Cloisters at Midnight
Memories of Sapphire :
I Largamente espressivo II Lento cantabile III Allegretto delicato
Two Scottish Pieces :
I The Hills of Glenorchy – Quickstep II The Bobers of Brechin – Reel
No. IV in E minor No. V in B minor No. VI in E minor
Sir Granville Bantock: the first Principal of the Royal Birmingham Conservatoire, formerly known as the Birmingham and Midland Institute of Music, Elgar’s successor of the Peyton Professor of Music at Birmingham University and co-founder of the City of Birmingham Symphony Orchestra – these are titles which firmly established Bantock as being one of the leading figures in music making of his time and yet the piano music of this fascinating composer up until this year, his sesquicentenary year of his birth in 1868, has remained virtually unknown.
Bantock’s piano music draws on a wide set of influences ranging from Scottish melodies, the Bible and plainchant to passionate fervency and whimsical miniatures. Composed in 1920, ‘Cloisters at Midnight’ is a setting of Kyrie Eleison for solo piano – perhaps the only original setting for this instrumentation – and is dedicated to Frederick Dawson, one of the leading British pianists of the time. ‘Memories of Sapphire’, published in 1938, showcase some of Bantock’s most impassioned writing for solo piano, inspired by a secluded beauty spot in North Carolina, one of many places Bantock visited in his extensive career as an examiner. The fiendish, virtuosic Scottish Pieces, published in 1918, are playfully crafted from traditional reels and demonstrate Bantock’s rhythmic prowess and imagination through his idiosyncratic theme and variation style.
The friendship between Sibelius and Bantock was significant for both composers, with Bantock being the first to conduct ‘Finlandia’ in the UK. Sibelius dedicated his Third Symphony to Bantock and in this programme, we hear a selection from the fluid and opulent Op 5 Impromptus, expertly combining the folk song idiom and landscape connotations in the impromptu style.
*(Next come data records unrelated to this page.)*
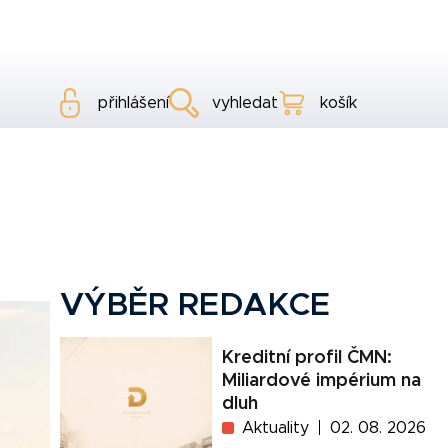
přihlášení
vyhledat
košík
VÝBĚR REDAKCE
Kreditní profil ČMN:
Miliardové impérium na
dluh
Aktuality
02. 08. 2026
‘Saul’ retells the events of the history of King Saul from 1 Samuel and also exists in an orchestral form. The dramatic sequence of events results in fast paced action, repeated moments of tension and release with organ-like sonorities for the coronation ceremony. ‘Saul’ was premiered by the City of Birmingham Symphony Orchestra in 1920, being one of the first works the orchestra ever played.